As a homebuyer, the last thing you want is anything putting you at risk of closing on your home. There are many people who are simply unable to purchase a home without a mortgage, and if you’re someone who needs a mortgage… it’s really important to properly prepare so that you’re a good candidate for getting a home loan.
FIVE THINGS TO AVOID
1} TAKING ON EXTRA DEBT
Taking on extra debt prior to applying for a mortgage is a really bad idea. Your debt-to-income (DTI) ratio, or how much debt you’re paying off in relation to how much money you’re making, is one major factor that a lender looks at when reviewing your mortgage application.
2} IGNORING YOUR CREDIT SCORES
Your credit scores say a lot about you. They show a lender whether you’re fiscally responsible, and they also indicate the likelihood that you’ll be able to pay off your future debts.

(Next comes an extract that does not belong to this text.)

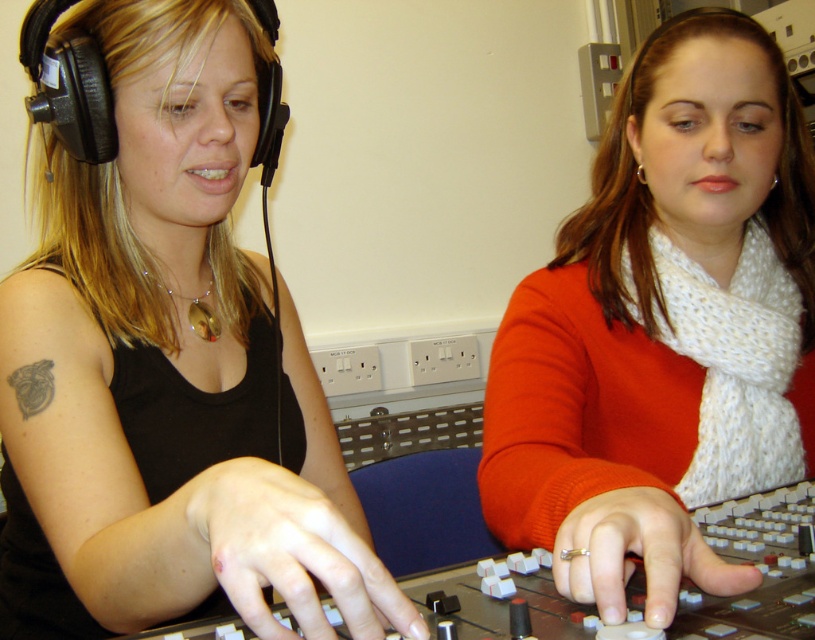 Does matte black headphones at left have a larger size compared to white knitted scarf at center?

Yes, matte black headphones at left is bigger than white knitted scarf at center.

Since it’s one of the significant criteria that a lender frequently uses when they approve a homebuyer for a mortgage, it’s certainly wise to check your score prior to filling out an application for a home loan.
3} FALLING BEHIND ON BILLS
Since your credit scores are of great importance to a mortgage lender, it’s wise to work on improving your scores and protecting them before you attempt to obtain a mortgage. In a nutshell, this means you do not want to do anything that would potentially put strikes against your scores (such as missing bill payment deadlines). More often than not, a mortgage lender will use the FICO scoring model. And, should you submit a check following the date that any one of your bills is due… this one negative action is enough to knock off quite a few points from your credit scores. If your history shows that you do not pay your bills on time, the mortgage lender will likely assume that you’ll make late mortgage payments too.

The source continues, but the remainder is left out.